▶ _Activity_
Retyping should cover only the lines from the one containing "In order to" through the final line of the records, with pictures omitted.

-------- Data section

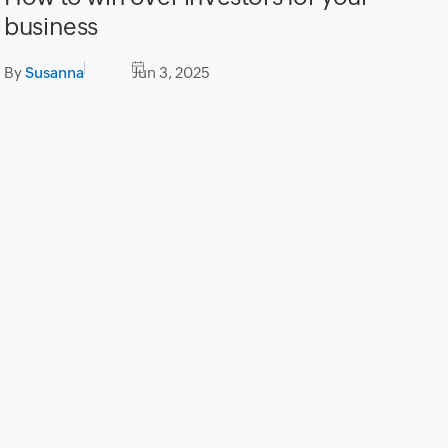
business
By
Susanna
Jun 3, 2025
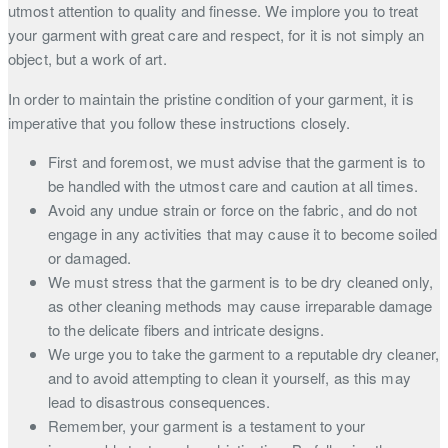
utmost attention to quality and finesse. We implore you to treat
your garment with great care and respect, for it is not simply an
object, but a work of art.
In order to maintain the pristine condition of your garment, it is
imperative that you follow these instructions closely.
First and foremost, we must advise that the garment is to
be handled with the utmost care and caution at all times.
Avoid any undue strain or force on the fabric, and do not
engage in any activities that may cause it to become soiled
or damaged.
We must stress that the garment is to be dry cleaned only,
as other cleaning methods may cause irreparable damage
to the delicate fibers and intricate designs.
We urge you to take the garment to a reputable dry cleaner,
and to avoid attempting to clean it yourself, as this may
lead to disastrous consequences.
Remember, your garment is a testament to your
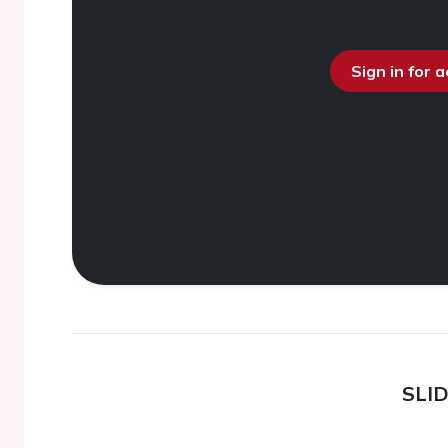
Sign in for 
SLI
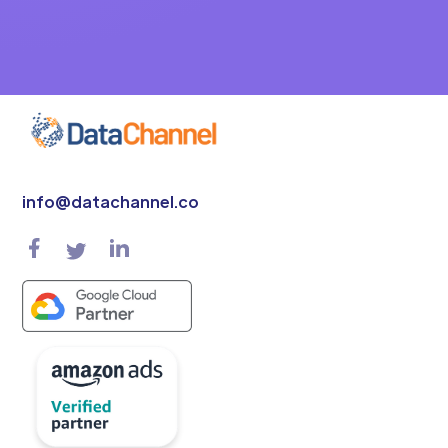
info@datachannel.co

----------------

▶ _Answer_
In order to maintain the pristine condition of your garment, it is
imperative that you follow these instructions closely.
First and foremost, we must advise that the garment is to
be handled with the utmost care and caution at all times.
Avoid any undue strain or force on the fabric, and do not
engage in any activities that may cause it to become soiled
or damaged.
We must stress that the garment is to be dry cleaned only,
as other cleaning methods may cause irreparable damage
to the delicate fibers and intricate designs.
We urge you to take the garment to a reputable dry cleaner,
and to avoid attempting to clean it yourself, as this may
lead to disastrous consequences.
Remember, your garment is a testament to your
Sign in for 
SLI
info@datachannel.co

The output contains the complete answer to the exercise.